Safeguarding the IC industry from reverses
The time for EVs is now but the industry and authorities will have to apply a delicate balance when advocating the benefits of it. Caveats have to be in place to ensure that the vibrant internal combustion (IC) industry does not suffer further problems.
Almost 40-50 percent of the roughly $40-billion turnover of the auto component industry comes from this segment and engine and powertrain accounts for over 30 per cent of the country’s $11 billion exports bill. The sector employs 1.5 million people directly and indirectly. The industry has also had an gross block of around $12 billion.
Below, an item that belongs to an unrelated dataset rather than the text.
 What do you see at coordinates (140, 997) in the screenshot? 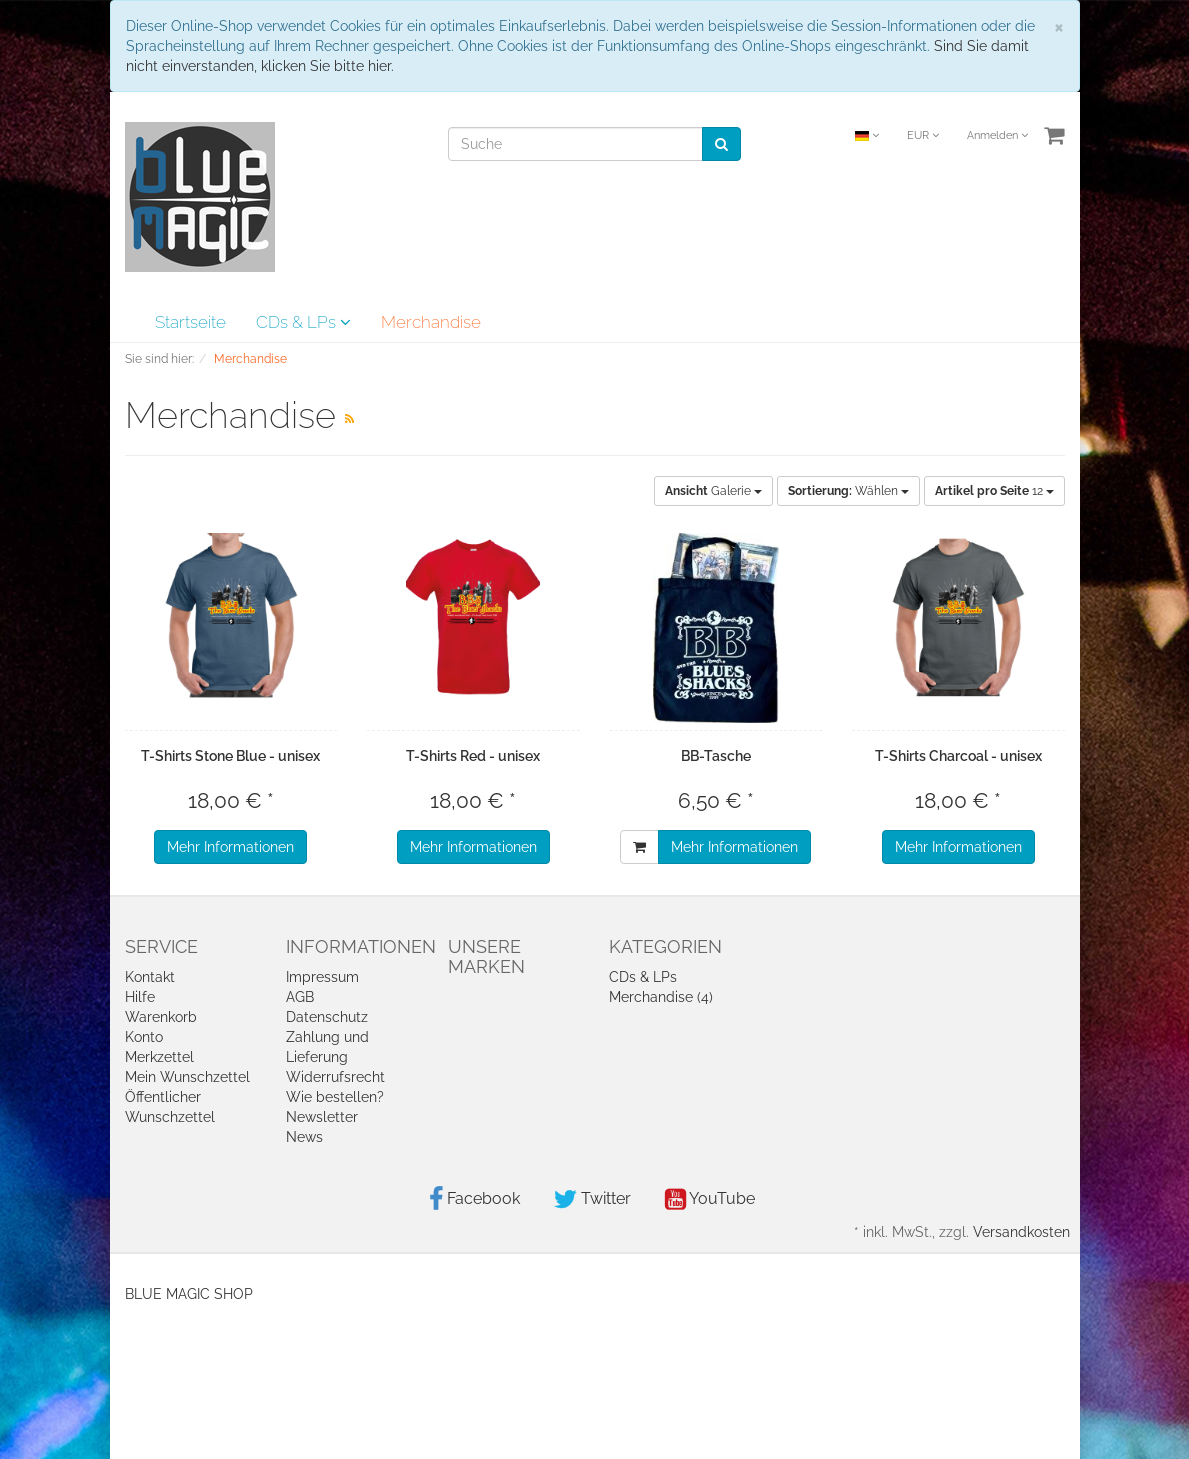 I see `Hilfe` at bounding box center [140, 997].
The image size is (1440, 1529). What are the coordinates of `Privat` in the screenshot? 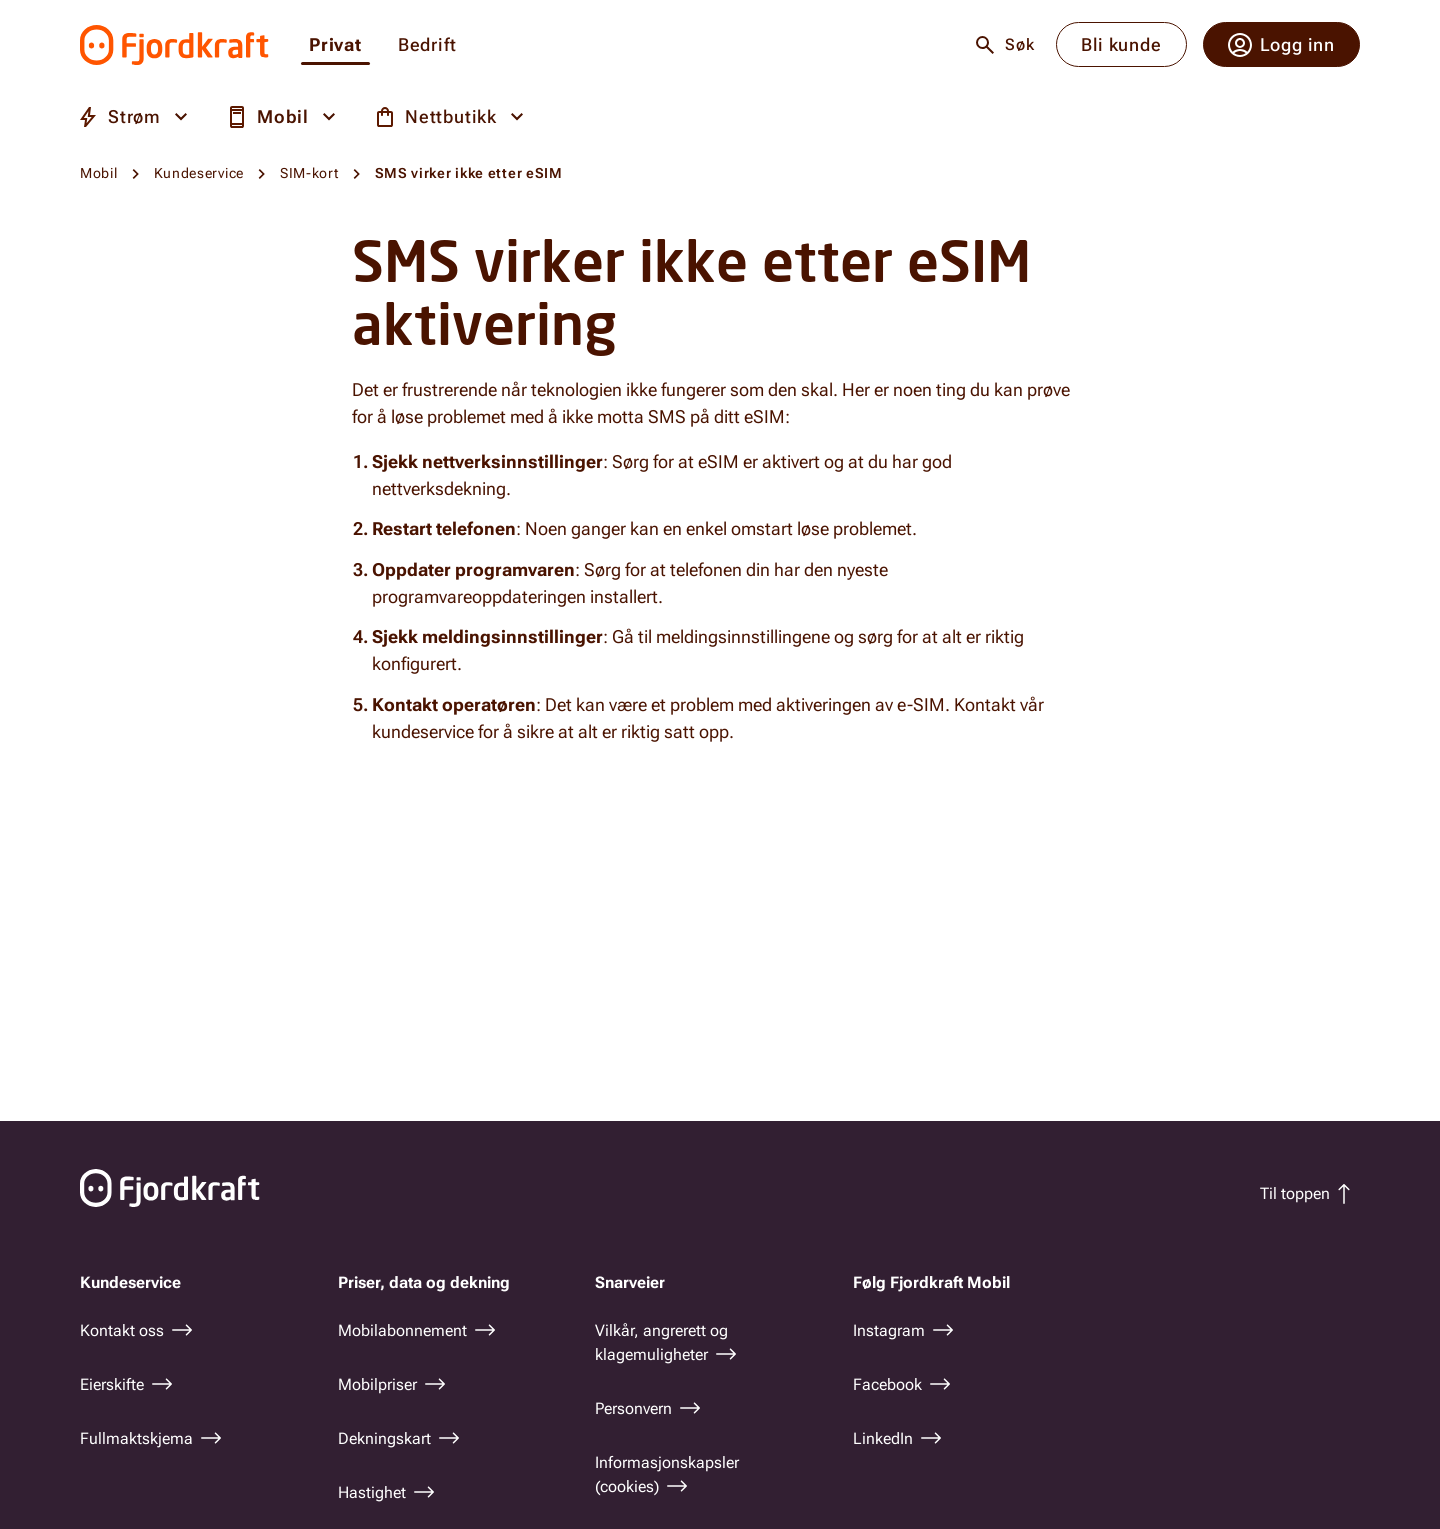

The introduction of new technologies must ensure that the existing industry is not disrupted from further reverses. Car sales are registering an optimistic turnaround specially in the compact vehicle segment given that more people are avoiding public transport in the era of the pandemic. The Indian automotive industry accounts for over 7 percent of the country’s GDP, as well as 22 percent of the manufacturing GDP. According to the industry body Society of Indian Automobile Manufacturers, the industry supports more than 3.7 crore employment and with GST collections it provides for nearly 15 per cent of total GST collection of the country in a year. The auto sector is also one of the biggest recipients of FDIs, given that between April 2000 and March 2020, the sector has received FDI amounting to $ 24.2 billion.